The notorious Ragnar Locker ransomware group allegedly hit Portugal’s flag carrier, TAP Air Portugal, after the airline revealed that its systems were compromised last week.
The company disclosed that they obstructed the attack, hindering the threat actors from conducting further plans. In addition, the firm noted that there is no evidence of attackers gaining access to customer data stored on the compromised servers.
An airline operator revealed that TAP Air Portugal was the target of the malicious activity. However, the integrity of their operation is still unaffected since they have blocked the attack quickly.
Despite some instability with the firm’s app and website, TAP’s researchers did not find any piece of evidence of improper access to their customer data and information misuse.

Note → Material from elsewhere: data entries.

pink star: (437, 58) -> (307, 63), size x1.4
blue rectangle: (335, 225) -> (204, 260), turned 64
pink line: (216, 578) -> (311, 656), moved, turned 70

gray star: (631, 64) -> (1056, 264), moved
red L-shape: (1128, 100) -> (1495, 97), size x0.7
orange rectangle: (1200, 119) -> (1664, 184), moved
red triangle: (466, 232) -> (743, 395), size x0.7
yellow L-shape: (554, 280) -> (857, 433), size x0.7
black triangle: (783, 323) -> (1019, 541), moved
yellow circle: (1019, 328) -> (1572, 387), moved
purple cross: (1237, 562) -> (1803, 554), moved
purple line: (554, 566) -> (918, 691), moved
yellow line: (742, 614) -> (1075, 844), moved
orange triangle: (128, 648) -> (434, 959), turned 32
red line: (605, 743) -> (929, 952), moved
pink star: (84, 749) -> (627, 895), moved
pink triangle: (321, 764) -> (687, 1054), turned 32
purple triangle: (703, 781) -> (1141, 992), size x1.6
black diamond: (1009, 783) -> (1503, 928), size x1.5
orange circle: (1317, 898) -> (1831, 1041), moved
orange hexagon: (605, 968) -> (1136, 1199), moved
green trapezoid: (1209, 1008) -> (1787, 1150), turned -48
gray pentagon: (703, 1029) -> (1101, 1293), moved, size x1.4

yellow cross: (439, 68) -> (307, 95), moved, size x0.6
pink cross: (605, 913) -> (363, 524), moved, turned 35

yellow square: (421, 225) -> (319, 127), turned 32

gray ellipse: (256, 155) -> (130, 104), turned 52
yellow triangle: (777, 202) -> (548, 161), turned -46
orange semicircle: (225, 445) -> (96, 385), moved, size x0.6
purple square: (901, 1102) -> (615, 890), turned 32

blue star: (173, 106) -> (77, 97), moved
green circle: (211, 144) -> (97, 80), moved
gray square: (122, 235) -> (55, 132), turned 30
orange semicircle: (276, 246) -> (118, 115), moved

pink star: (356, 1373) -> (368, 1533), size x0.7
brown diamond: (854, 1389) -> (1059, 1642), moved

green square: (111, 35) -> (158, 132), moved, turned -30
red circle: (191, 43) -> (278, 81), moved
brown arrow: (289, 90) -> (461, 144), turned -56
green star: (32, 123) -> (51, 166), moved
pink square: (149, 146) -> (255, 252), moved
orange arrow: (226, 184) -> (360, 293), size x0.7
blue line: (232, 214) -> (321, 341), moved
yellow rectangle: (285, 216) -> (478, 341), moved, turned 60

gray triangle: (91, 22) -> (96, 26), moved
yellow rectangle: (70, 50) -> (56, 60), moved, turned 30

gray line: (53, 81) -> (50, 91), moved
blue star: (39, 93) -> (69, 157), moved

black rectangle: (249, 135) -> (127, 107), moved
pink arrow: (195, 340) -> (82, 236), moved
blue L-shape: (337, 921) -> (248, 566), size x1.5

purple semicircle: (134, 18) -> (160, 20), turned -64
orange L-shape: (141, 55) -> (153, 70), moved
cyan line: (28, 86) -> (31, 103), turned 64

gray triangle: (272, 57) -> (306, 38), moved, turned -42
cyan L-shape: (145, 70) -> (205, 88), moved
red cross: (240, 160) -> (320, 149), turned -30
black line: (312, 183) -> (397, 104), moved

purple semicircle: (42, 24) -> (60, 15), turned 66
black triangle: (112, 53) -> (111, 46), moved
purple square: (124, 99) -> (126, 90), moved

Recently, the airline published an advisory regarding its app and website inaccessibility due to the cyberattack last week.
Fortunately, airline customers could still book a flight, check in and download boarding passes, and manage made bookings without logging in to its app or website.
The airline has not yet confirmed the attack of the Ragnar Locker ransomware group.
TAP Air Portugal has yet to confirm the ransomware attack, but the Ragnar Locker ransomware published a new entry on its data leak website, proving that the ransomware was actual. Hence, TAP’s network is compromised and unsafe for its customers.
Furthermore, the Ragnar Locker operators stated that it has reason to believe that hundreds of Gigabytes of data might disprove TAP’s claims that the actors did not access its customers’ data during the incident.
The group posted some of the samples of their attack after they were provoked by TAP Air Portugal’s statement of immediately repelling their campaign. The Ragnar Locker ransomware also posted a spreadsheet screenshot containing information from the airline company’s server.
The spreadsheet includes names, dates of birth, email addresses, and home addresses.
The ransomware group’s payloads were first identified by researchers in attacks against numerous targets a couple of years ago.